Siemens’ MindSphere platform has an open application interface so third-party vendors and manufacturers can create their own individual analytics applications.

A platform approach adds value in other ways, says Jagannath Rao, senior vice president for Siemens’ data services business. He says Siemens’ MindSphere platform as a service (PaaS) provides the device management, connectivity, data storage and infrastructure capabilities that will enable manufacturers to scale IIoT analytics beyond manufacturing use cases to next-generation business.

Siemens is offering capabilities in areas like drive train analytics, energy analytics and machine tool analytics for the MindSphere platform, but it’s also created an open API so third parties can create their own, specialized analytics.

Security is another upside to an IIoT platform, Rao says. “There is no customer out there today that’s not been hacked,” he says. “Security is baked into the MindSphere platform in all of its layers.”

Integration is key
While the big automation vendors push platforms, another category of upstarts is focusing on integration, yet another piece of the IIoT analytics puzzle. One such product is Seeq, which is billed as an application dedicated to investigating time series data. By leveraging Big Data innovations like NoSQL and Hadoop, along with machine learning, Seeq allows for Google-like searching on operational data collected in process historians as well as the contextualization of that data through integration with other manufacturing, asset management and transactional systems.

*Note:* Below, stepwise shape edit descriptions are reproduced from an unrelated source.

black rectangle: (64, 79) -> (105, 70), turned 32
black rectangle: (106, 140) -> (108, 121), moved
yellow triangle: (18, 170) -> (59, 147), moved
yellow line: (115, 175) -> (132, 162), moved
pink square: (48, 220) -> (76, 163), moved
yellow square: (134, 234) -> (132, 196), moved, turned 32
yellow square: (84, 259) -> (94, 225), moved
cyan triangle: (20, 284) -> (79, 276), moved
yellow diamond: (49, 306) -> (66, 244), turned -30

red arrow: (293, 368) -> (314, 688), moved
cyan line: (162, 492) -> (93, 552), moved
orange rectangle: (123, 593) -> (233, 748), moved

Seeq integrates monitoring data with other data sets while taking advantage of Big Data technologies that don’t require data science expertise.

Sight Machine is another company tackling the actionable insight problem by integrating, contextualizing and visualizing data throughout the manufacturing enterprise. With velocity and variety two hallmarks of the IIoT era, Sight Machine has come up with an automated intake process that ingests data collected by incompatible factory floor systems while applying expert systems and machine learning classifiers to refine and clean data and contextualize it for subsequent analytics, explains Jon Sobel, Sight Machine’s CEO and co-founder. The company’s visualization, dashboard and KPI capabilities report on asset performance throughout the plant, but also highlight anomalies and show root causes for problems in real time, he says. The insights are also presented through contextualized dashboards that reflect the needs of different stakeholders, including data scientists, plant and corporate managers, and machine operators.

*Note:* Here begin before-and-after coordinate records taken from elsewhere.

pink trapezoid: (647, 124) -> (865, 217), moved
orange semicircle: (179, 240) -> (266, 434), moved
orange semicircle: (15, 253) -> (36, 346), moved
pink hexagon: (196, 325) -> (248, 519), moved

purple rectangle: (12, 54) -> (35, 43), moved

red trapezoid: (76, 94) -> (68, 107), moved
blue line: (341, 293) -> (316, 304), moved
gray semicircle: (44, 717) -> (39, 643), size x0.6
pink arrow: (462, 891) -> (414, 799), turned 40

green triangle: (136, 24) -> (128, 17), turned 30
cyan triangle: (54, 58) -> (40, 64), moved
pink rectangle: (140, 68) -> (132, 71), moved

Knowing what specific business problems you are trying to solve before investing in any kind of IIoT analytics tool or platform, staying mindful of long-term architectural needs and strategic objectives, and starting with small targeted projects are the best way to advance IIoT analytics without biting off more than you can chew, Sobel says.

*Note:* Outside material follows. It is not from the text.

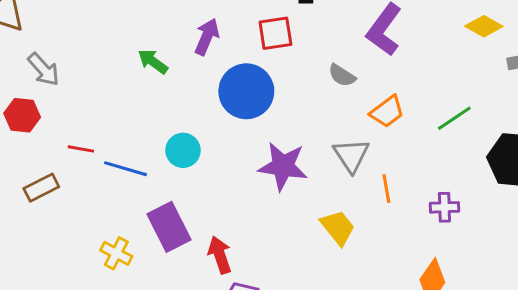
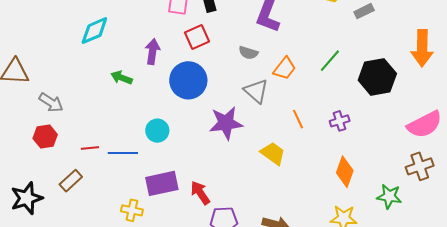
gray triangle: (351, 155) -> (256, 91), moved
purple rectangle: (169, 227) -> (162, 183), turned -60

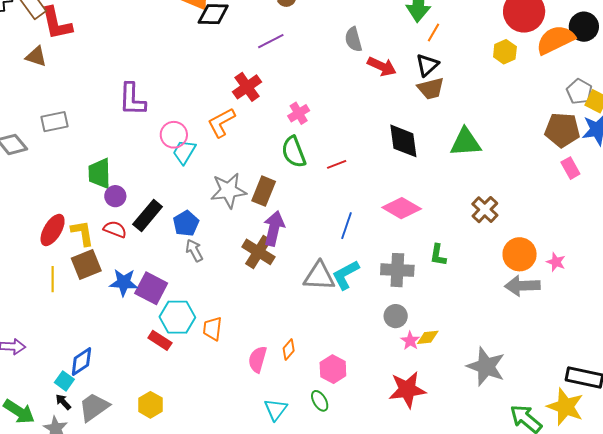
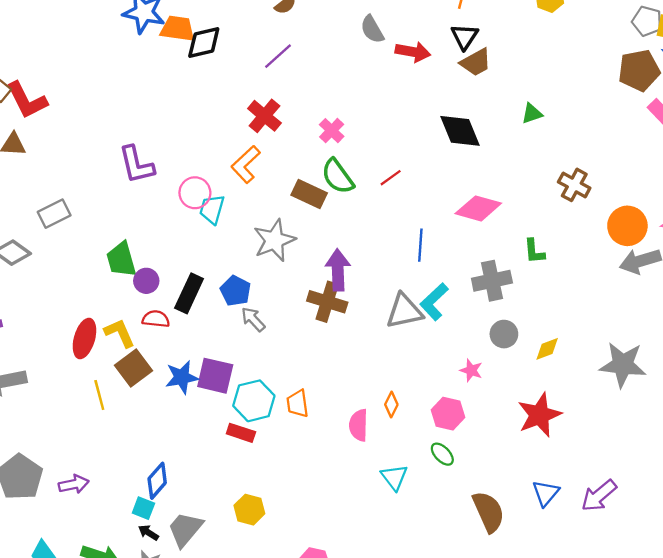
green triangle: (466, 142) -> (532, 114), size x0.6
brown rectangle: (264, 191) -> (309, 194), moved, turned -72
pink star: (410, 341) -> (471, 370), moved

In many cases, it won’t be an either/or choice between highly specialized analytics or a horizontal platform that can support a broader effort at scale. “There’s a place for general-purpose reporting tools that IT can use to help serve various businesses, but when you get into the more operational use cases, general-purpose tools can fall short,” says Franco Castaldini, vice president of Bit Stew. “There is a place for both.”